After a two-day hearing, the panel called for more studies about how the medicines affect children. FDA experts voted 13-9 that certain cold medicines with certain ingredients should not be used by young children. The committee said medicines with the same ingredients could be used by children ages 6 to 12. The experts voted unanimously to require that standardized dosing devices accompany all liquid medicines, in an effort to reduce the likelihood of excessive or unintentional overdosing.

Separately, the committee voted to allow marketing of multiple-symptom products to children between the ages of 2 and 12 if new research showed the products to be safe and effective. Combination products can be particularly susceptible to problems with overdosing because parents sometimes don't realize they are duplicating ingredients. Committee members also emphasized the importance of proper and easy-to-read labels.

Anonymous said...

The CDC study was general, and didn't have any real depth. It said OTC medicine was linked to the hospital visits, but it never stated it was the main cause for the visit. True, it had also stated that a lot of the overdoses were due to children getting into the medicines without parental supervision. How does this make it the drugs fault? Common sense would know that who to blame there is the parent. As a parent we are told from a childs birth to "child proof" our homes. Does this not include cold medications? My cousin was unsupervised and she got into an adult OTC medication and ate them like candy. Of course she was rushed to the hospital for an overdose, but it had nothing to do with cold medication. Cold medications do have a standardized device that doses the medication for the appropriate age/weight. It is clearly marked on the cup that comes with the medication. They have been supplying them for years, at least 11 I know of cause that is how old my son is and I have always used the dosing method the medicine supplied. The real argument with this topic is who are we going to place blame on? People can claim that OTC cold medications are dangerous and should be banned till the cows come home, though till I see evidence where parental fault is not an issue I am going to continue to be sceptic.

Anonymous said...

Lot's of kids through history have gotten sick by accidentally getting into cough/cold medication.
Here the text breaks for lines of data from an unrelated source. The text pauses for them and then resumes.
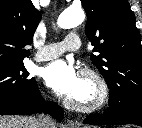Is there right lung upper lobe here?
I'll return each instance as SVG.
<instances>
[{
	"label": "right lung upper lobe",
	"mask_w": 142,
	"mask_h": 128,
	"mask_svg": "<svg viewBox=\"0 0 142 128\" xmlns=\"http://www.w3.org/2000/svg\"><path fill=\"white\" fill-rule=\"evenodd\" d=\"M40 18L31 0H0V65L23 64Z\"/></svg>",
	"instance_id": "obj_1"
}]
</instances>
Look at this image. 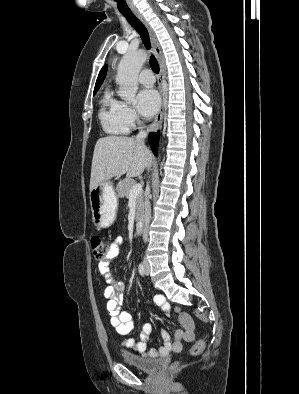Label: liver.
Returning a JSON list of instances; mask_svg holds the SVG:
<instances>
[{
  "label": "liver",
  "mask_w": 299,
  "mask_h": 394,
  "mask_svg": "<svg viewBox=\"0 0 299 394\" xmlns=\"http://www.w3.org/2000/svg\"><path fill=\"white\" fill-rule=\"evenodd\" d=\"M152 162V154L134 137L106 136L96 142L90 178V190L107 180L126 174L140 176Z\"/></svg>",
  "instance_id": "obj_1"
}]
</instances>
I agree that a great portion of the responsibility for the child's safety rests with the parents. However, i believe that some standardization in medicines is needed.

Anonymous said...

Good work. The study sounds fairly well done. As long as there's an awareness, the rest is really up to parental discretion, as it should be.

Anonymous said...

The responsibility of the parents is, in my opinion, the must crucial factor in this issue. The government can step in and issue some sort of standard for doses that young children should ingest, but it is unecessary. Parents need to be more responsible and safekeep cold medicines whether they are for children or not. As for the other parents who overdoes their children unintentionally, they need to be more responsible as well and think about what they do before they do it. Because some of those parents who do that are probably just trying to silence the crying child.

Anonymous said...

The ultimate problem this boils down to is the trade off between affordability and safety of drugs. There are so many testing procedures that new drugs have to go through before reaching the ultimate human stage, and even then human studies are the most expensive of all and made as small as possible. There's no way a drug company can afford to do the large-scale epidemiological studies that they need to make sure that medicines are truly, truly safe. Sure you point to their profits but if they really did everything they could to make sure all medicine is 100% risk free Tylenol would probably cost like $1000 bucks per bottle.
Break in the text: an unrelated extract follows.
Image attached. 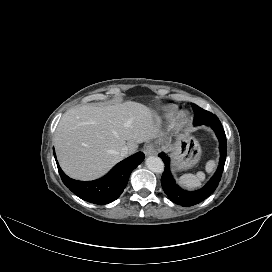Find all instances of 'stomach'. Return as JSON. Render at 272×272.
<instances>
[{"label":"stomach","instance_id":"stomach-1","mask_svg":"<svg viewBox=\"0 0 272 272\" xmlns=\"http://www.w3.org/2000/svg\"><path fill=\"white\" fill-rule=\"evenodd\" d=\"M175 170L188 169L195 166L201 157L198 141L189 133L182 134L171 150Z\"/></svg>","mask_w":272,"mask_h":272}]
</instances>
Question: when is the last time you read your school newspaper and saw one of those ads that says "Need healthy people age 18-35 for testing of new drug"? Now, when is the last time you saw one that said "Need healthy baby or toddler ages 1-4 for testing of new cold medicine" ? Testing on children is a huge moral no-no in this country. I'm not saying this is a bad thing, I'm just saying I'm not surprised when they don't know that it could have negatively affected children.

Do you want your medicine cheap or do you want it safe?